Italian Instable Festival
The Italian jazz scene has produced numerous world class musicians since the '60s, but the North American jazz establishment's knowledge of it, for the most part, begins and ends with Enrico Rava. The Italians began comparable investigations into freely improvised music contemporaneously to more press-hyped movements in England, Holland, and Germany; odds are, however, that the enthusiast who recognizes an Evan Parker solo in a nanosecond would be dumbfounded when confronted with a disc by pioneering altoist Mario Schiano. That is why the 2-disc Italian Instabile Festival is such an essential recording; it is the audio equivalent of a Berlitz immersion course, from which the listener emerges with a functional literacy in a rich jazz dialect.
The design of the album is simple; use tracks by the Italian Instabile Orchestra, a veritable national all-star aggregation, as cornerstones, and fill in with performances with a mix of small groups configured from its ranks. The seven performances by the full orchestra run the gamut from the bop-tinged fireworks of reed player Gianluigi Trovesi's "Scarlattina" to the dramatic sweep of multi-instrumentalist Renato Geremia's "Ballata." In addition to their engaging ensembles, composers like trombonist Giancarlo Schiaffini and reed player Carlo Actis Dato deftly incorporate wide ranging improvisational strategies within their compositions. Even though they comprised less than half of the performances, the full orchestra tracks confirm IIO as a world-class composers' forum.

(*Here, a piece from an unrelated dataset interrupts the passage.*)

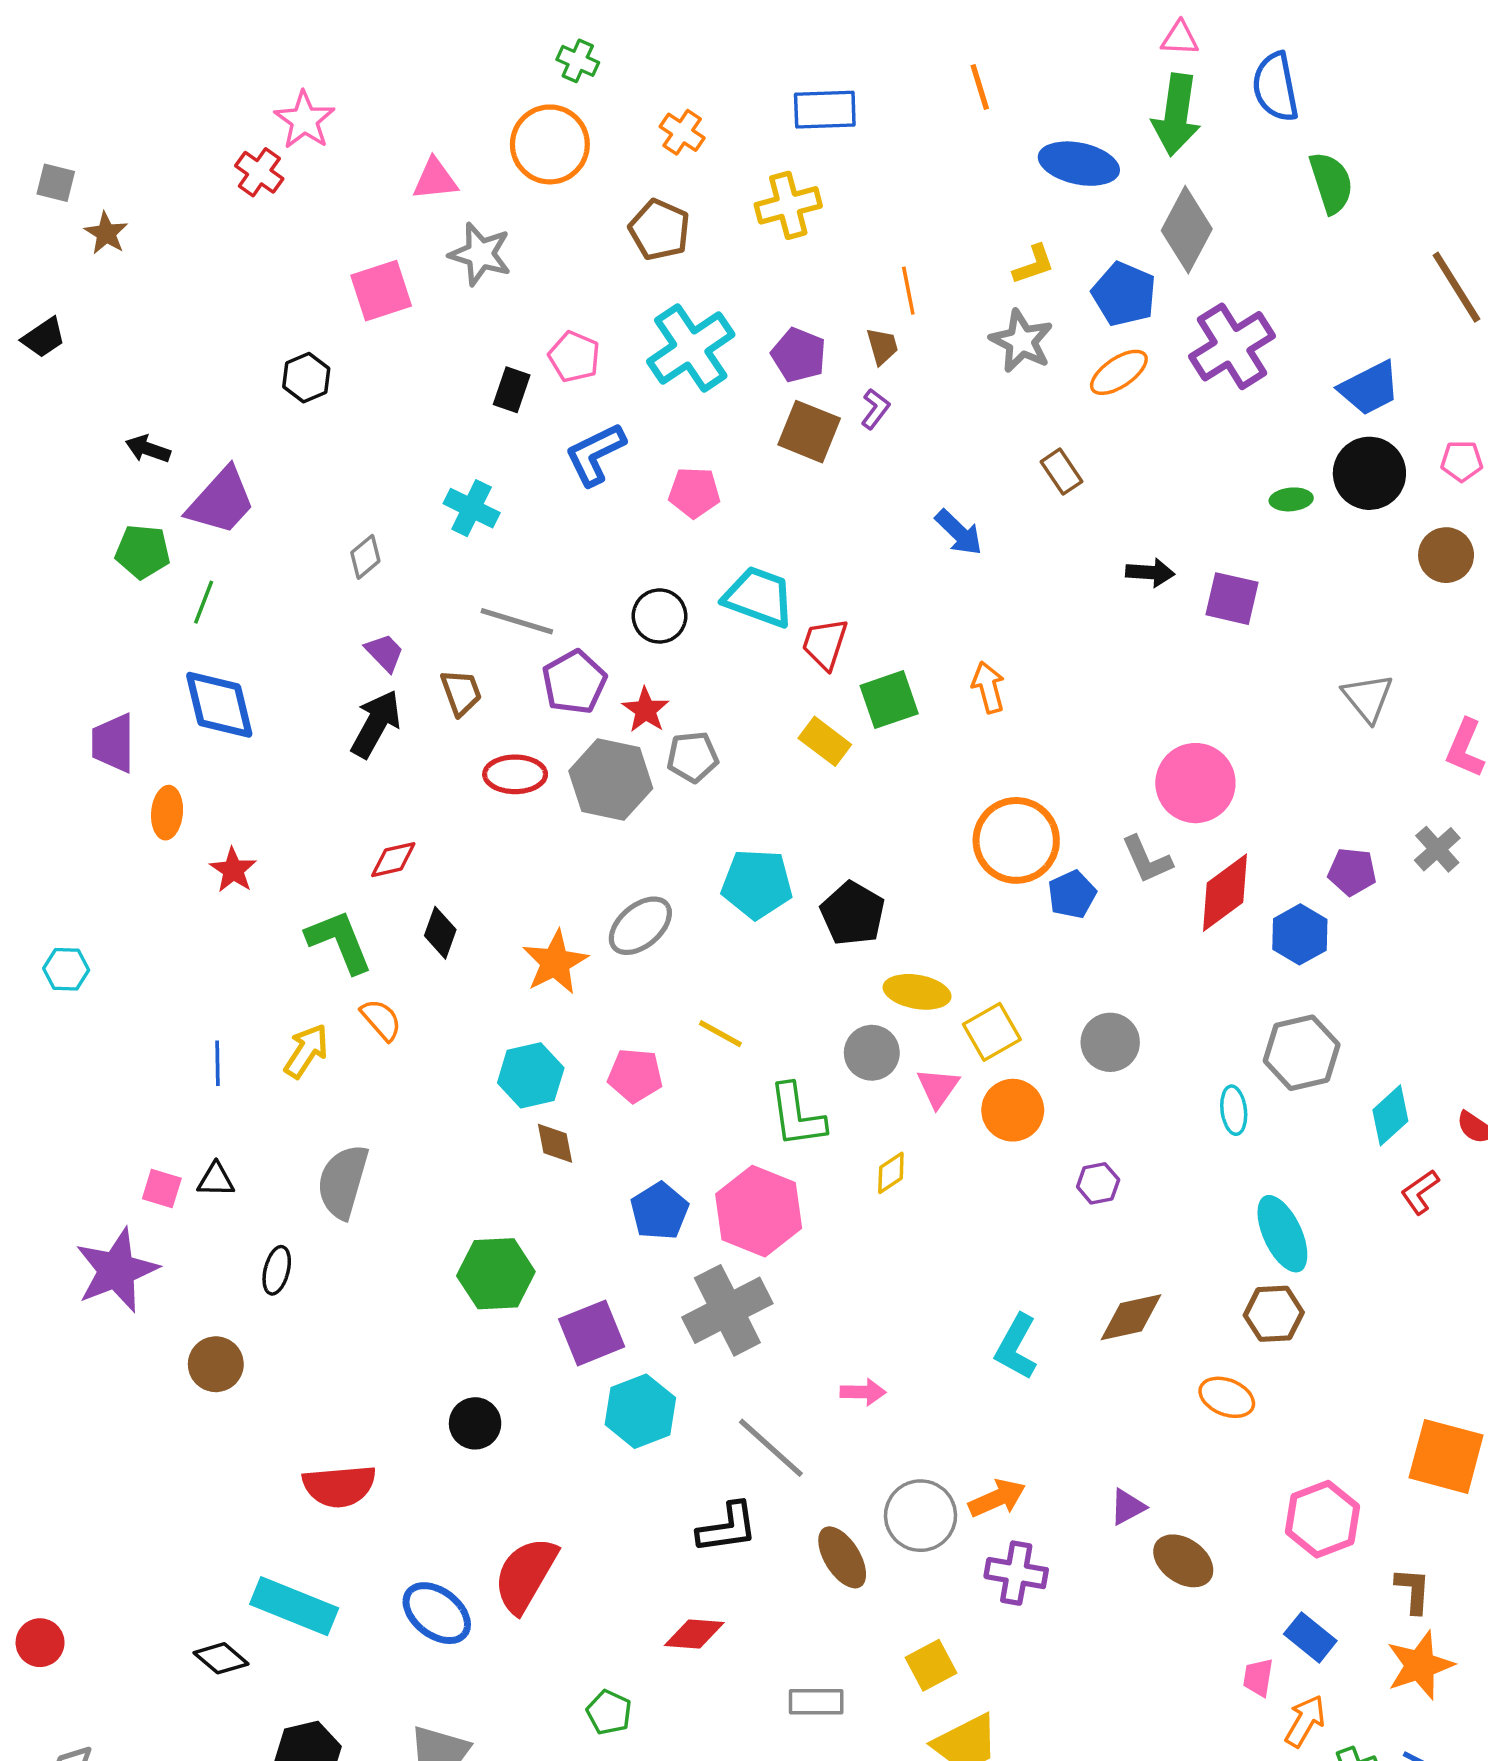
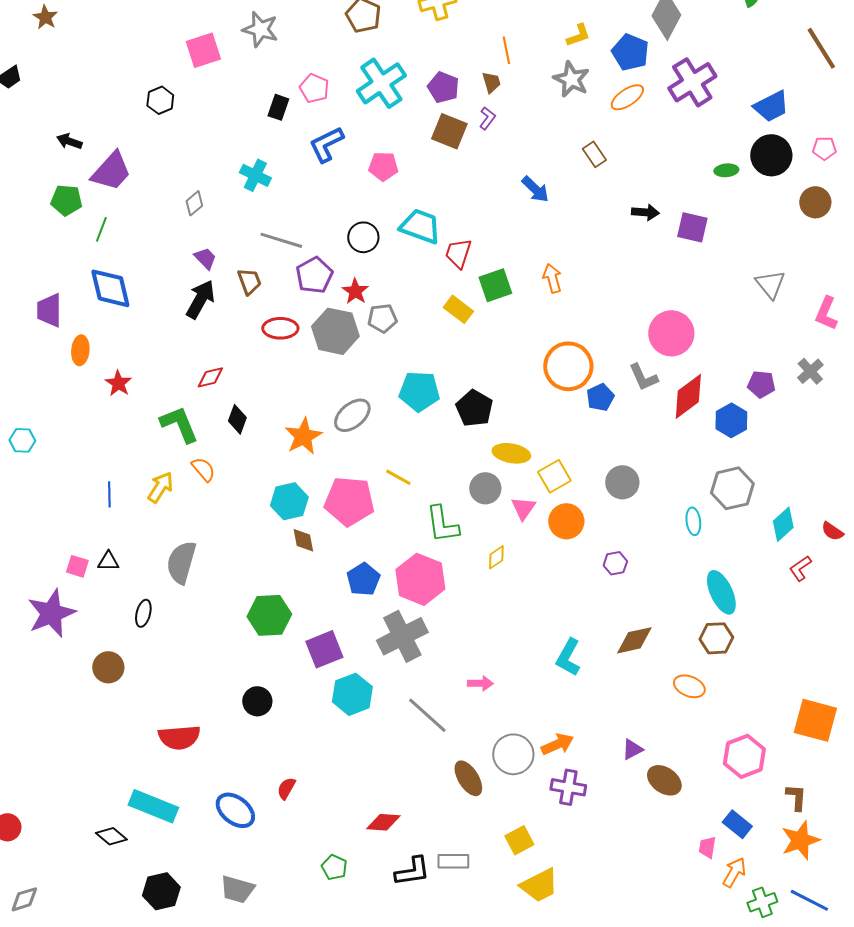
pink pentagon: (635, 1075) -> (349, 501), size x1.6
black L-shape: (727, 1528) -> (412, 871), moved
red semicircle: (526, 1575) -> (286, 788), size x0.5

Still, the small group tracks are more than ample evidence that the IIO is also brimming with exceptional improvisers. Among the highlights: a playful trumpet duel between Rava and Pino Minafra; Trovesi's folksy, Giuffresque clarinet in duo with bassist Paolo Damiani; a lyrical impromptu by trumpeter Guido Mazzon and pianist Umberto Petrin; and a flowing, richly textured improvisation by Gruppo Romano Free Jazz (Schiano, Schiaffini, and bassist Bruno Tammaso). In the course of the two-discs, all nineteen musicians are featured, and they all pull their own weight. How many other orchestras have met this standard on disc recently?